The newbie gets assigned to a more experienced trader and begins to learn the ropes. Starts to absorb information. And over time achieves proficiency in a certain trading instrument or market niche and learns risk management. At the same time he adopts a role model. Usually, an experienced and successful trader after whom the newbie wishes to model his own career.
A few years go by and the newbie is no longer a newbie. He’s gained experience, had success, gotten promotions and more responsibility. This is a phase of learning and growth and often on a sharp upward trajectory.
This is the stage of learning and a state of happiness.
As the trader becomes more seasoned and experienced he’s given a bigger book to manage. That is, more risk capital to play with and larger risk limits. He now engages in trading on a bigger scale. Successes bring gratification and larger bonus checks. Success breeds more success. Which in turn emboldens the trader to take on larger positions. Soon the trader gets to be known in the markets as the “whale”, “big swinging dick”, “whiz kid”, “rainmaker” and such. The trading floor, the bosses, the markets and sometimes even the media are in awe of this trader. It’s hard not to let all of this feed into the trader’s head. The ego swells up and the trader starts believing the hype that he is God’s gift to mankind and all of those awesome things. I’m invincible, he thinks. What can possibly go wrong?
This is a dangerous state of mind. Hubris has set in.
Inevitably, something does go wrong. A large trade goes sour and he loses a lot of money. Tries to recover those losses and instead loses more. Perhaps he doubles up and blows through his risk limits and piles on bigger losses. The hot hand has gone cold. Clarity of thought has been replaced by emotionally clouded thinking. He’s running angry and scared. Rarely, if ever, the right ingredients for success.

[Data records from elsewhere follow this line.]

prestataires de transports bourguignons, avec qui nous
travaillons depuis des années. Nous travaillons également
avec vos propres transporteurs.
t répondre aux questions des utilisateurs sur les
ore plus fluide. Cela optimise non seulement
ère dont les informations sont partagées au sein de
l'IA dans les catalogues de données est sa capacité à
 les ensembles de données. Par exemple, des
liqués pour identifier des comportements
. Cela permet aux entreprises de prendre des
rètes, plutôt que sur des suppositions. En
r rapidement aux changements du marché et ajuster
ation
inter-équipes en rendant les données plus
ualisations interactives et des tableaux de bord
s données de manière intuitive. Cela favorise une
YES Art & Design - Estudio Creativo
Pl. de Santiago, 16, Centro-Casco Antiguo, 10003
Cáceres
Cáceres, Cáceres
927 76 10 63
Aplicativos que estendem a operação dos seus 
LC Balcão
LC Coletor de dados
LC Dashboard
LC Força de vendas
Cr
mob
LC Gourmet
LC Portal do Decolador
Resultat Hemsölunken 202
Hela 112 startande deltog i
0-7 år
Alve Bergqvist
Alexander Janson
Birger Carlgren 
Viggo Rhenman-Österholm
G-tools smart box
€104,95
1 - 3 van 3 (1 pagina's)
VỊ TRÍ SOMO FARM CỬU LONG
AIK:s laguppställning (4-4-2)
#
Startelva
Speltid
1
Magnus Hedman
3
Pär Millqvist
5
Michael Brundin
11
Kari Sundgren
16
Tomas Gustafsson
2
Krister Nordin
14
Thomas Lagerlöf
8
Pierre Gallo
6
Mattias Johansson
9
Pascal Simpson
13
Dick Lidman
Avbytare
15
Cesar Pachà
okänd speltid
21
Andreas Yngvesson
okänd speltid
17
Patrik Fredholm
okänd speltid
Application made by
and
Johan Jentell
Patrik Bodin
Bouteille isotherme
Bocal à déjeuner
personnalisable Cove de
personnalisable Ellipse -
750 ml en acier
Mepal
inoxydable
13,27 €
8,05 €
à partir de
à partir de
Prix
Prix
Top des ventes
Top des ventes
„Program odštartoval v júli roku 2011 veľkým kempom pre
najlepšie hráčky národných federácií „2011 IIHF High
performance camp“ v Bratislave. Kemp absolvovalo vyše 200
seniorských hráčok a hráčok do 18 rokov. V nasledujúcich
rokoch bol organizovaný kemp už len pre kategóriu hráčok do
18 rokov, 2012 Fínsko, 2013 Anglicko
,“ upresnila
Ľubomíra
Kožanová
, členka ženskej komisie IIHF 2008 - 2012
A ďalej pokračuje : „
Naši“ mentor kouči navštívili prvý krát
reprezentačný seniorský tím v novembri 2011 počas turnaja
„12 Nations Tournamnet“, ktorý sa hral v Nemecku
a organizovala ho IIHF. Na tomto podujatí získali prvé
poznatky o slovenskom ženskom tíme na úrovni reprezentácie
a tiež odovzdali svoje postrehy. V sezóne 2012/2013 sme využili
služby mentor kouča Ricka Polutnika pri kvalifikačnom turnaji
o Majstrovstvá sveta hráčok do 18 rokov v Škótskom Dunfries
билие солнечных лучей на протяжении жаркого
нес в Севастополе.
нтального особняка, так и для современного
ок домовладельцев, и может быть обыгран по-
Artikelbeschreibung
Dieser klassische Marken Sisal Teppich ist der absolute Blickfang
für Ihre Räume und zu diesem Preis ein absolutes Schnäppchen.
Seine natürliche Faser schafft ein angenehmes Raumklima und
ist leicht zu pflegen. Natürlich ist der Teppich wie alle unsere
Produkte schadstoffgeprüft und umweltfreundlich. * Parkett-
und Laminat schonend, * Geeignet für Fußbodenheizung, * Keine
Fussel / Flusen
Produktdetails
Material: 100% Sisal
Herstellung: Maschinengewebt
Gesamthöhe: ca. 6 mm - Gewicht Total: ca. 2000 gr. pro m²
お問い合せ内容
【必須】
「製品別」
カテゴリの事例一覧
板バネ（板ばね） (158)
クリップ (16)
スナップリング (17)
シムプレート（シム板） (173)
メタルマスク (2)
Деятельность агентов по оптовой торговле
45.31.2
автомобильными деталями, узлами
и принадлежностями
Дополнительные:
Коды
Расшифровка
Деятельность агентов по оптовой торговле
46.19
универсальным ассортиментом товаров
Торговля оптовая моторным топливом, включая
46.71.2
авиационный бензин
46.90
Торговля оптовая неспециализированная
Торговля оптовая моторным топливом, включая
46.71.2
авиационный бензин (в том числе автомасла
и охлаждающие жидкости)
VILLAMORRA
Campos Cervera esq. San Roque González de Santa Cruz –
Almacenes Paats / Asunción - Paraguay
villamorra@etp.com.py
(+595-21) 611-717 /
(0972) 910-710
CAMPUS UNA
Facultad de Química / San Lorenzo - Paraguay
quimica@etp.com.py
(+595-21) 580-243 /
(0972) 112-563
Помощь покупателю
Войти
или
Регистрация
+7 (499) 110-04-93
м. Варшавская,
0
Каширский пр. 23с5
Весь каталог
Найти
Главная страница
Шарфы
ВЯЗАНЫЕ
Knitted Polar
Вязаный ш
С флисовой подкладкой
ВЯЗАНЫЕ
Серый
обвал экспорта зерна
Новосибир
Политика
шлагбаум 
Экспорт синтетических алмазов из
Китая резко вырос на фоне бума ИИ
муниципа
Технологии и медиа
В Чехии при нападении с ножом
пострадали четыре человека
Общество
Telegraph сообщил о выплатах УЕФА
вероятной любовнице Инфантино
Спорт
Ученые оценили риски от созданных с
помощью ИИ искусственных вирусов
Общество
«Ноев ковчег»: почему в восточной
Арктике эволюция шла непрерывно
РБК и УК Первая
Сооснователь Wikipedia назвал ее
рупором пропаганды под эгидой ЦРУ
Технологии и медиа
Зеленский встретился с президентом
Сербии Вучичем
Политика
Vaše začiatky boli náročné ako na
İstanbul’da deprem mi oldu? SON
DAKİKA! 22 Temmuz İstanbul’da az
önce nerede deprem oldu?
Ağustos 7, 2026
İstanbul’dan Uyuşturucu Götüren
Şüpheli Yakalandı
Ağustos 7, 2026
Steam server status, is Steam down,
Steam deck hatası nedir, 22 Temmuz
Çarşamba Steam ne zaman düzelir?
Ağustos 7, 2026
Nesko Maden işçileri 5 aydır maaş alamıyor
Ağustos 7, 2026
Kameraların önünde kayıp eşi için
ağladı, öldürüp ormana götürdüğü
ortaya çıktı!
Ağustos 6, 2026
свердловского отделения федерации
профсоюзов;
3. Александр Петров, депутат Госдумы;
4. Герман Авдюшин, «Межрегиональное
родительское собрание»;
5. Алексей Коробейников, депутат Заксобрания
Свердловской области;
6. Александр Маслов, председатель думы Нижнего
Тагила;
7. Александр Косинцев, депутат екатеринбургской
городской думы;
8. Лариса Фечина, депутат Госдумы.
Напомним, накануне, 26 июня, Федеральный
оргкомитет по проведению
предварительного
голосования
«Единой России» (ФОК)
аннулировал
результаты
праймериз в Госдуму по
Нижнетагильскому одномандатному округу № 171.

The “big swinging dick” gets his risk limits downsized and is put on a “watch”. Worse, he may get fired from his job. The ego gets crushed. Anger and depression set in. What’s to be done?
The trader needs to rebuild his confidence and get back in the seat.
This is the stage where the trader has to rebuild himself if he’s going to continue in the game. It’s a humbling time of serious introspection. Of honestly and truthfully understanding what caused his successes and the downfall. Was the ascension all due to the trader’s skills or were the earlier successes largely supported by other, extraneous factors? What factors and decisions caused the downfall? How and what would he want to do differently? And most importantly, what learning has he gained to help him move forward?
This stage of self-reflection is necessary to learn and grow but, unfortunately, most often it comes with hindsight.
The key takeaways from this narrative, which may also apply to other career tracks, is to be consciously aware of when and if hubris begins to set in. That is a dangerous state that can derail great careers.
Keep that ego in check. Stay humble. Reflect often on how much of our successes are related purely to our skills and abilities and how much are attributable to extraneous factors.
Moral of the story: having foresight to prevent a downfall is better than fixing a career with hindsight.